James Kirkup James Kirkup

What the threat to Laura Kuenssberg says about the country we live in

For perfectly understandable reasons, neither she nor her employers want to talk about it, but the fact that Laura Kuenssberg of the BBC is covering the Labour Party conference in Brighton accompanied by a bodyguard is an outrage that has not been greeted with the anger and disgust it merits.

Imagine, for a second, if you heard this story – first revealed by Charles Moore in The Spectator earlier this year – about a foreign country. Imagine a country where a journalist could not go about the basic task of reporting a political meeting without fear of physical attack. Would you consider that country to be a fully functioning democracy?

Britain would – and does – chide ‘developing’ nations in Africa, Asia and South America for failing to safeguard the free media and ensure journalists’ ability to report the words and deeds of people in power, such that voters can hold those people to account.  The fact that Kuenssberg can only do that reporting under the protection of a former soldier who specialises in “close protection” is possibly the most depressing comment yet on the coarsening of British politics in the Twitter-powered age of the Corbynistas, Ukippers and Cybernats.

Yet there is a second strand to this horror, something that should drive any decent person to despair and indignation. This is a story about people threatening to hurt a woman.  Threatening to hurt her for saying things they disagree with, things they do not want her to say.

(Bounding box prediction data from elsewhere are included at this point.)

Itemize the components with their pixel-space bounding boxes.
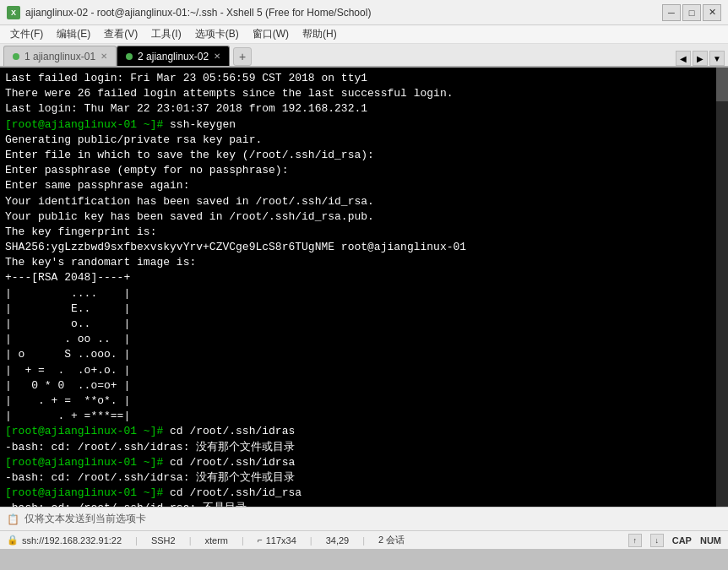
connection-status: 🔒 ssh://192.168.232.91:22 — [7, 535, 122, 546]
input-bar-icon: 📋 — [7, 513, 19, 525]
term-line-3: Last login: Thu Mar 22 23:01:37 2018 fro… — [5, 101, 723, 117]
status-right: ↑ ↓ CAP NUM — [628, 534, 721, 547]
tab-add-button[interactable]: + — [233, 47, 252, 66]
scrollbar-thumb[interactable] — [716, 68, 728, 101]
sessions-label: 2 会话 — [378, 534, 405, 546]
title-bar: X ajianglinux-02 - root@ajianglinux-01:~… — [0, 0, 728, 25]
size-icon: ⌐ — [258, 535, 263, 545]
term-line-29: -bash: cd: /root/.ssh/id_rsa: 不是目录 — [5, 501, 723, 507]
term-line-23: | . + =***==| — [5, 409, 723, 424]
term-line-24: [root@ajianglinux-01 ~]# cd /root/.ssh/i… — [5, 424, 723, 439]
size-label: 117x34 — [266, 535, 296, 546]
term-line-8: Enter same passphrase again: — [5, 178, 723, 193]
tab-label-2: 2 ajianglinux-02 — [138, 51, 209, 62]
term-line-13: The key's randomart image is: — [5, 255, 723, 270]
input-bar: 📋 仅将文本发送到当前选项卡 — [0, 507, 728, 530]
term-line-6: Enter file in which to save the key (/ro… — [5, 148, 723, 163]
term-line-25: -bash: cd: /root/.ssh/idras: 没有那个文件或目录 — [5, 440, 723, 455]
term-line-27: -bash: cd: /root/.ssh/idrsa: 没有那个文件或目录 — [5, 470, 723, 486]
status-bar: 🔒 ssh://192.168.232.91:22 | SSH2 | xterm… — [0, 530, 728, 549]
term-line-5: Generating public/private rsa key pair. — [5, 133, 723, 148]
term-line-26: [root@ajianglinux-01 ~]# cd /root/.ssh/i… — [5, 455, 723, 470]
tab-ajianglinux-01[interactable]: 1 ajianglinux-01 ✕ — [3, 46, 117, 66]
terminal-size: ⌐ 117x34 — [258, 535, 296, 546]
term-line-20: | + = . .o+.o. | — [5, 363, 723, 378]
tab-label-1: 1 ajianglinux-01 — [24, 51, 95, 62]
term-line-17: | o.. | — [5, 317, 723, 332]
menu-tools[interactable]: 工具(I) — [144, 25, 187, 43]
scroll-down-button[interactable]: ↓ — [650, 534, 664, 547]
term-line-12: SHA256:ygLzzbwd9sxfbexvskyvYrv+CZVCge9Lc… — [5, 240, 723, 255]
terminal-area[interactable]: Last failed login: Fri Mar 23 05:56:59 C… — [0, 68, 728, 507]
tab-bar: 1 ajianglinux-01 ✕ 2 ajianglinux-02 ✕ + … — [0, 44, 728, 68]
term-line-11: The key fingerprint is: — [5, 225, 723, 240]
tab-menu-button[interactable]: ▼ — [709, 51, 725, 66]
terminal-scrollbar[interactable] — [716, 68, 728, 507]
encoding-status: SSH2 — [151, 535, 176, 546]
encoding-label: SSH2 — [151, 535, 176, 546]
cursor-label: 34,29 — [326, 535, 350, 546]
input-bar-label: 仅将文本发送到当前选项卡 — [24, 512, 146, 526]
term-line-22: | . + = **o*. | — [5, 394, 723, 409]
numlock-indicator: NUM — [700, 535, 721, 546]
terminal-type: xterm — [205, 535, 229, 546]
menu-help[interactable]: 帮助(H) — [296, 25, 344, 43]
capslock-indicator: CAP — [672, 535, 692, 546]
term-line-16: | E.. | — [5, 301, 723, 317]
menu-edit[interactable]: 编辑(E) — [50, 25, 97, 43]
term-line-1: Last failed login: Fri Mar 23 05:56:59 C… — [5, 71, 723, 86]
term-line-9: Your identification has been saved in /r… — [5, 194, 723, 209]
app-icon: X — [7, 6, 20, 19]
tab-next-button[interactable]: ▶ — [693, 51, 708, 66]
scroll-up-button[interactable]: ↑ — [628, 534, 642, 547]
term-line-4: [root@ajianglinux-01 ~]# ssh-keygen — [5, 117, 723, 133]
term-line-10: Your public key has been saved in /root/… — [5, 209, 723, 225]
term-line-15: | .... | — [5, 286, 723, 301]
maximize-button[interactable]: □ — [682, 4, 701, 21]
lock-icon: 🔒 — [7, 535, 19, 546]
close-button[interactable]: ✕ — [703, 4, 721, 21]
tab-close-2[interactable]: ✕ — [214, 52, 220, 61]
term-line-28: [root@ajianglinux-01 ~]# cd /root/.ssh/i… — [5, 486, 723, 501]
term-line-21: | 0 * 0 ..o=o+ | — [5, 378, 723, 394]
tab-navigation: ◀ ▶ ▼ — [676, 51, 725, 66]
term-line-19: | o S ..ooo. | — [5, 347, 723, 362]
window-title: ajianglinux-02 - root@ajianglinux-01:~/.… — [25, 7, 662, 19]
connection-address: ssh://192.168.232.91:22 — [22, 535, 122, 546]
term-line-18: | . oo .. | — [5, 332, 723, 347]
menu-tabs[interactable]: 选项卡(B) — [188, 25, 246, 43]
menu-window[interactable]: 窗口(W) — [246, 25, 296, 43]
tab-status-dot — [13, 53, 19, 60]
cursor-position: 34,29 — [326, 535, 350, 546]
tab-prev-button[interactable]: ◀ — [676, 51, 691, 66]
terminal-label: xterm — [205, 535, 229, 546]
tab-ajianglinux-02[interactable]: 2 ajianglinux-02 ✕ — [117, 46, 230, 66]
menu-bar: 文件(F) 编辑(E) 查看(V) 工具(I) 选项卡(B) 窗口(W) 帮助(… — [0, 25, 728, 44]
minimize-button[interactable]: ─ — [662, 4, 681, 21]
window-controls: ─ □ ✕ — [662, 4, 721, 21]
menu-file[interactable]: 文件(F) — [3, 25, 50, 43]
term-line-7: Enter passphrase (empty for no passphras… — [5, 163, 723, 178]
term-line-14: +---[RSA 2048]----+ — [5, 270, 723, 285]
sessions-count: 2 会话 — [378, 534, 405, 546]
term-line-2: There were 26 failed login attempts sinc… — [5, 86, 723, 101]
tab-close-1[interactable]: ✕ — [101, 52, 107, 61]
menu-view[interactable]: 查看(V) — [97, 25, 144, 43]
tab-status-dot-2 — [126, 53, 133, 60]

Reflect on that for a moment. Think about what that says about Britain, a country that prides itself on its values of tolerance and equality. Think about what that says about the way we organise and conduct ourselves, the place and status women have in this country.

There is story we all like to tell about Britain as a ‘modern’ country, about how we’ve come so far from the bad old days of a few decades back.  Our Government is led by a woman. So are the country’s biggest police force and the supreme court and a (very small) number of our biggest companies.  Girls do better that boys in many exams, and are told they can do any job they want when they grow up.

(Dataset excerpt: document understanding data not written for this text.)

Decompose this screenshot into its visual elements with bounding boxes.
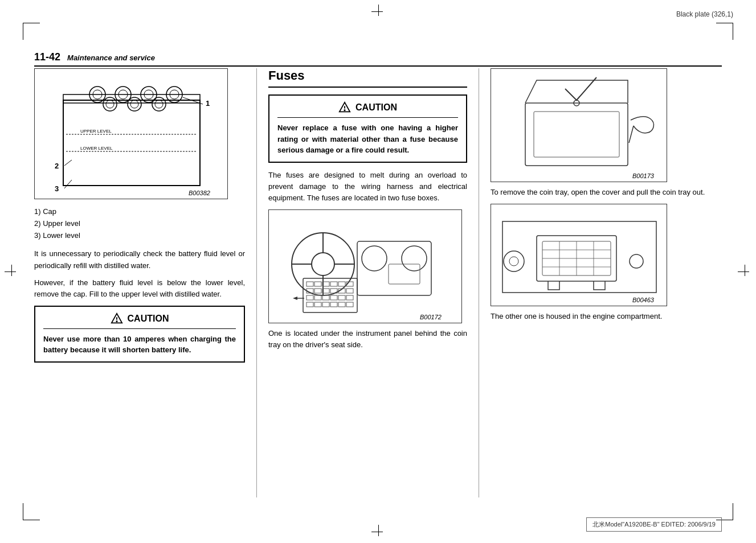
left-caution-label: CAUTION [128, 314, 169, 324]
svg-rect-58 [338, 295, 345, 300]
svg-rect-45 [330, 282, 337, 286]
left-column: UPPER LEVEL LOWER LEVEL 1 2 3 B00382 1) … [34, 68, 256, 497]
svg-rect-64 [338, 302, 345, 307]
svg-line-25 [64, 180, 72, 188]
svg-rect-62 [322, 302, 329, 307]
svg-text:1: 1 [206, 99, 210, 108]
svg-point-28 [116, 321, 117, 322]
legend-item-3: 3) Lower level [34, 230, 245, 242]
svg-point-81 [504, 251, 524, 272]
battery-diagram: UPPER LEVEL LOWER LEVEL 1 2 3 B00382 [34, 68, 228, 199]
crosshair-right [738, 265, 751, 278]
svg-point-39 [402, 246, 427, 271]
svg-point-83 [630, 254, 643, 268]
svg-rect-56 [322, 295, 329, 300]
svg-marker-67 [293, 297, 297, 300]
page-header: 11-42 Maintenance and service [34, 51, 722, 67]
engine-svg: B00463 [491, 204, 667, 306]
coin-tray-diagram: B00173 [491, 68, 667, 182]
svg-text:B00172: B00172 [420, 314, 442, 320]
middle-body-text: The fuses are designed to melt during an… [268, 170, 467, 204]
svg-text:3: 3 [55, 184, 59, 193]
crosshair-bottom [371, 525, 385, 538]
svg-rect-55 [314, 295, 321, 300]
svg-text:LOWER LEVEL: LOWER LEVEL [80, 146, 113, 151]
page-number: 11-42 [34, 51, 60, 63]
right-column: B00173 To remove the coin tray, open the… [479, 68, 722, 497]
coin-tray-caption: To remove the coin tray, open the cover … [491, 187, 722, 198]
left-caution-text: Never use more than 10 amperes when char… [43, 334, 236, 356]
middle-caution-box: CAUTION Never replace a fuse with one ha… [268, 94, 467, 163]
coin-tray-svg: B00173 [491, 69, 667, 182]
left-caution-box: CAUTION Never use more than 10 amperes w… [34, 306, 245, 363]
battery-svg: UPPER LEVEL LOWER LEVEL 1 2 3 B00382 [35, 69, 228, 199]
instrument-svg: B00172 [269, 210, 462, 323]
svg-rect-49 [314, 289, 321, 293]
corner-bracket-bl [23, 503, 40, 520]
left-body-text-1: It is unnecessary to periodically check … [34, 248, 245, 271]
svg-rect-46 [338, 282, 345, 286]
caution-icon-middle [338, 101, 351, 114]
svg-point-82 [509, 257, 518, 266]
svg-line-23 [64, 160, 72, 166]
svg-rect-60 [307, 302, 313, 307]
svg-rect-54 [307, 295, 313, 300]
svg-text:B00173: B00173 [632, 172, 655, 179]
legend-item-1: 1) Cap [34, 206, 245, 218]
instrument-caption: One is located under the instrument pane… [268, 328, 467, 351]
svg-point-11 [106, 100, 114, 108]
caution-icon-left [111, 312, 123, 325]
content-area: UPPER LEVEL LOWER LEVEL 1 2 3 B00382 1) … [34, 68, 722, 497]
svg-point-30 [344, 110, 345, 110]
legend-item-2: 2) Upper level [34, 218, 245, 230]
left-body-text-2: However, if the battery fluid level is b… [34, 277, 245, 300]
page: Black plate (326,1) 11-42 Maintenance an… [0, 0, 756, 543]
engine-diagram: B00463 [491, 204, 667, 306]
svg-rect-42 [307, 282, 313, 286]
middle-caution-label: CAUTION [355, 102, 397, 113]
svg-text:B00463: B00463 [632, 297, 655, 303]
engine-caption: The other one is housed in the engine co… [491, 311, 722, 322]
page-footer: 北米Model"A1920BE-B" EDITED: 2006/9/19 [586, 517, 722, 532]
crosshair-left [5, 265, 18, 278]
svg-rect-63 [330, 302, 337, 307]
svg-point-14 [152, 97, 166, 111]
svg-rect-71 [534, 112, 619, 157]
middle-caution-header: CAUTION [277, 101, 458, 118]
svg-point-15 [155, 100, 163, 108]
svg-rect-43 [314, 282, 321, 286]
svg-rect-61 [314, 302, 321, 307]
svg-rect-59 [346, 295, 353, 300]
svg-text:2: 2 [55, 162, 59, 170]
svg-point-12 [128, 97, 141, 111]
svg-text:UPPER LEVEL: UPPER LEVEL [80, 129, 112, 134]
svg-rect-53 [346, 289, 353, 293]
instrument-diagram: B00172 [268, 209, 462, 323]
corner-bracket-tr [716, 23, 733, 40]
middle-column: Fuses CAUTION Never replace a fuse with … [256, 68, 479, 497]
left-caution-header: CAUTION [43, 312, 236, 329]
plate-info: Black plate (326,1) [676, 10, 733, 18]
middle-caution-text: Never replace a fuse with one having a h… [277, 122, 458, 156]
svg-rect-69 [525, 103, 628, 166]
corner-bracket-tl [23, 23, 40, 40]
svg-point-13 [130, 100, 138, 108]
svg-rect-0 [63, 100, 200, 186]
section-title: Maintenance and service [67, 54, 155, 62]
battery-legend: 1) Cap 2) Upper level 3) Lower level [34, 206, 245, 241]
fuses-title: Fuses [268, 68, 467, 88]
svg-text:B00382: B00382 [189, 190, 210, 196]
svg-rect-57 [330, 295, 337, 300]
crosshair-top [371, 5, 385, 18]
svg-rect-40 [389, 264, 420, 284]
svg-point-10 [103, 97, 117, 111]
svg-rect-65 [346, 302, 353, 307]
svg-point-32 [312, 253, 334, 275]
svg-point-38 [362, 246, 387, 271]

Yet in political conversation, when it comes to women and the exercise of power, we haven’t come very far from the time when a woman who didn’t know her place was asking for a smack in the mouth – and knew there was no point calling the police afterwards because it was ‘just a domestic’.

These are the ideas and attitudes that leave Laura Kuennsberg physically frightened at Labour Party events. These are the views that drive the keyboard warriors who argue that it’s what she deserves for the way she covers their party and their hero.

These are also the attitudes that make John McDonnell, the shadow chancellor, think this is something to joke about. ‘She should tell them John McDonnell will sort ‘em out,’ he smirked this morning, as the Labour conference rolled on with speech after speech about the party’s commitment to equality and justice and kindness.

And these are also, incidentally, the ideas that make George Osborne think it’s jolly funny to talk about chopping up Theresa May and putting her in his freezer.

These are the views of men who have never felt powerless or vulnerable or afraid. Never had to worry that people could do things to harm them and get away with it because no-one really cares about harm done to them.

The threat to Laura Kuenssberg isn’t a media bubble story or a political village spat. It’s a comment on the country we live in.  Anyone with a shred of decency should be angry beyond words about it.  This cannot stand.